Scan the entries below and count the lines holding the string "cookies". Supply only the number.

Stored records
Content starts

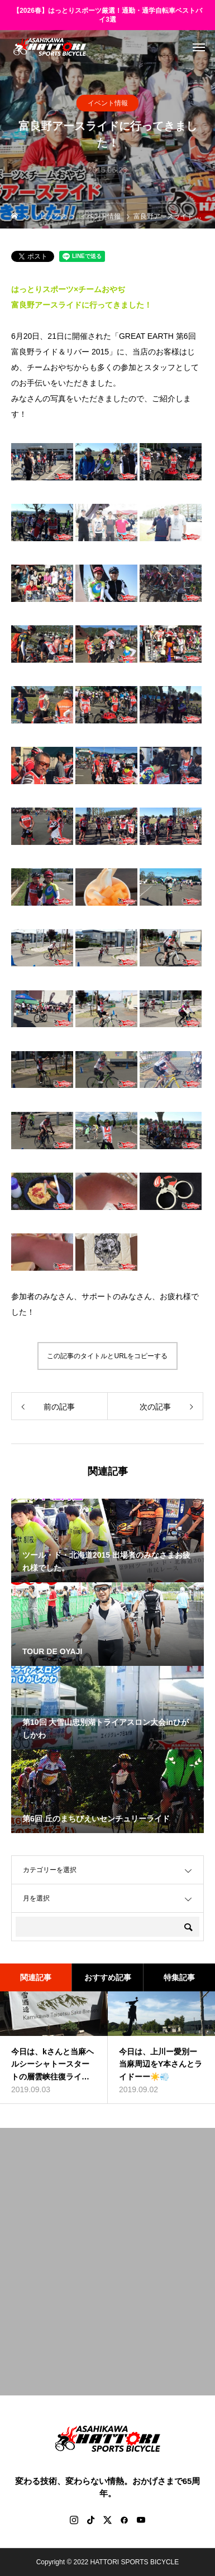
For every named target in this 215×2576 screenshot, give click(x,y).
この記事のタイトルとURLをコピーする (107, 1356)
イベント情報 (108, 103)
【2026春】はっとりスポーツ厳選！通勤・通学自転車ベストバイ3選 (107, 15)
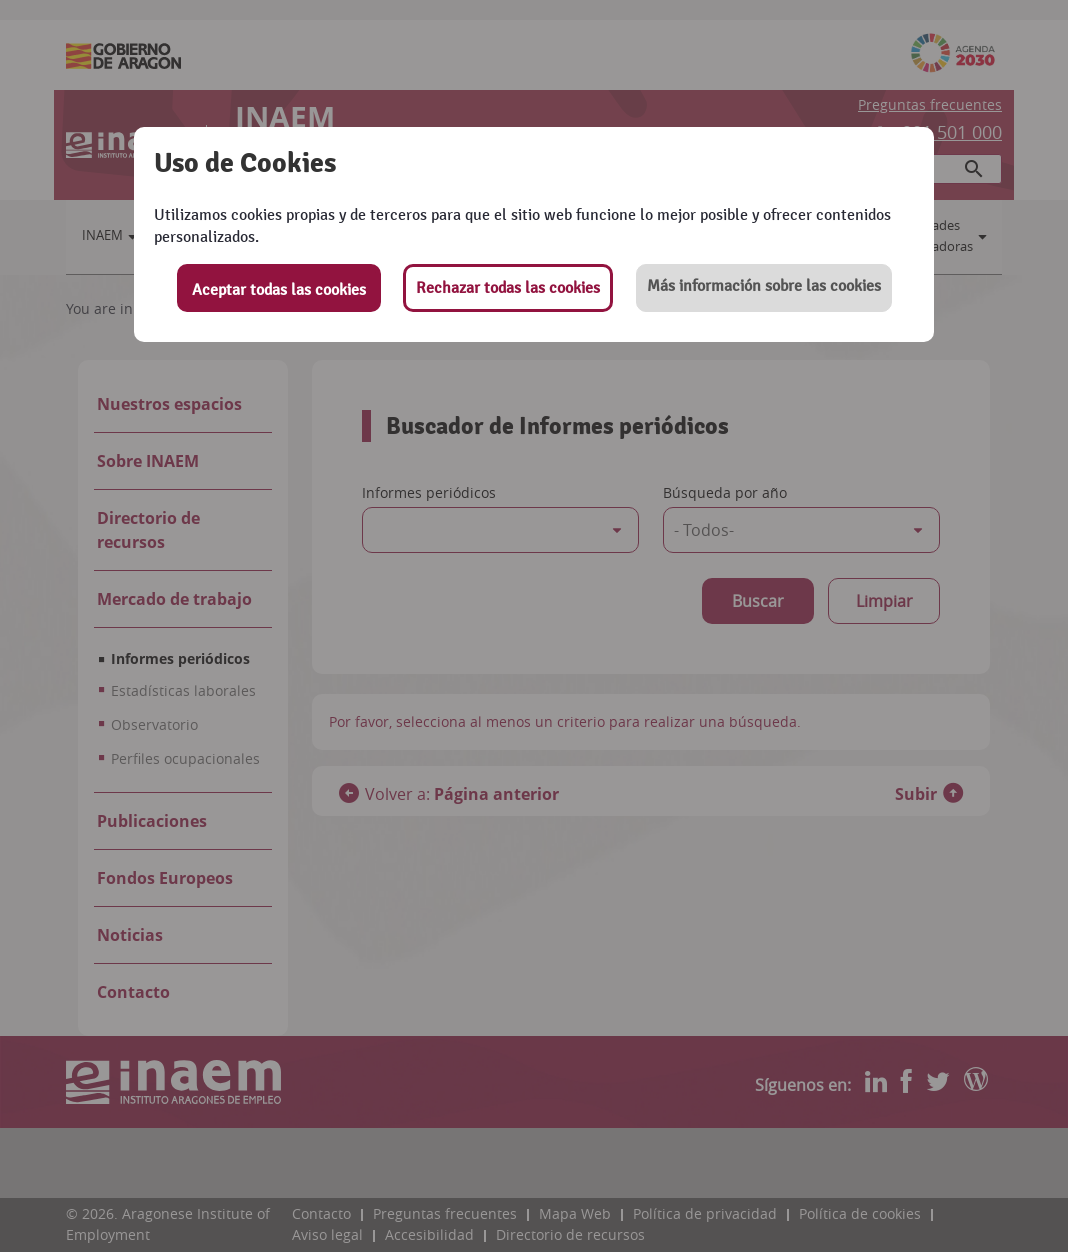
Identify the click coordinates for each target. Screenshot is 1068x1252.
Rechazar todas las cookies (508, 288)
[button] (764, 288)
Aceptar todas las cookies (279, 290)
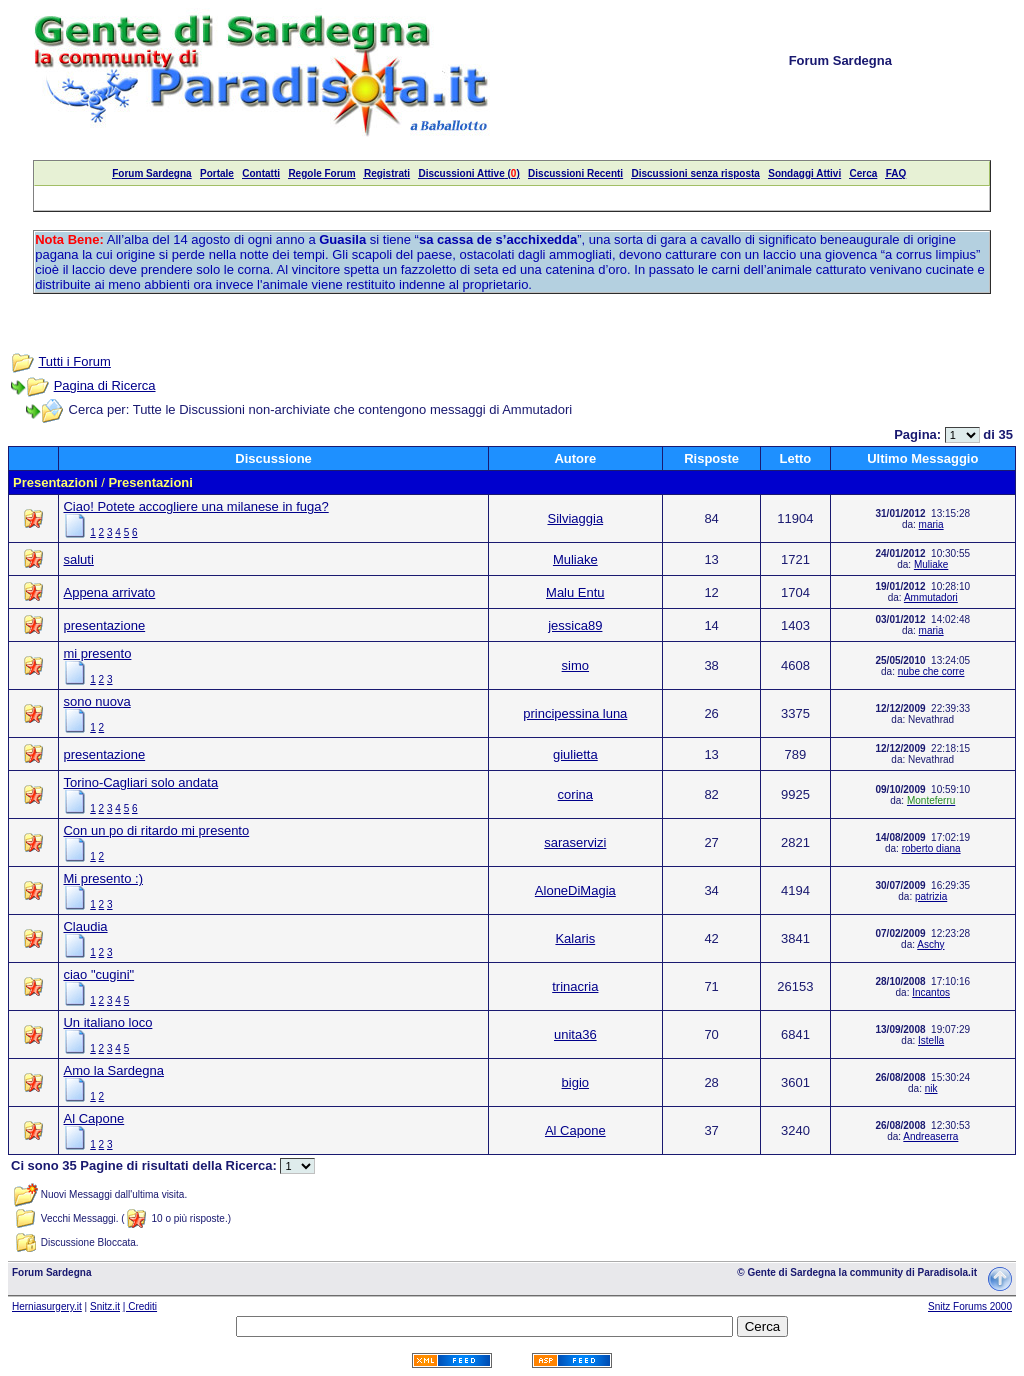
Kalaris (575, 938)
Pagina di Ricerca (105, 385)
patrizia (931, 896)
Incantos (931, 992)
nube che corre (931, 671)
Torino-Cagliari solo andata (140, 782)
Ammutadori (931, 597)
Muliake (575, 559)
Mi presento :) (102, 878)
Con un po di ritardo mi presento (156, 830)
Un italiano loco (107, 1022)
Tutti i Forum (74, 361)
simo (575, 665)
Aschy (930, 944)
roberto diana (931, 848)
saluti (78, 559)
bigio (575, 1082)
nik (931, 1088)
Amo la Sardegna (113, 1070)
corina (575, 794)
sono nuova (96, 701)
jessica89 (575, 625)
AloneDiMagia (575, 890)
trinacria (575, 986)
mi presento (97, 653)
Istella (931, 1040)
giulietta (575, 754)
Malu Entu (575, 592)
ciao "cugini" (98, 974)
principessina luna (575, 713)
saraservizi (575, 842)
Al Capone (93, 1118)
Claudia (85, 926)
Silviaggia (575, 518)
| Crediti (140, 1306)
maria (931, 524)
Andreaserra (930, 1136)
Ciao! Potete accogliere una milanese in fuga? (195, 506)
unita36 (575, 1034)
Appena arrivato (109, 592)
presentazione (104, 625)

Content ends

* _Response box_
2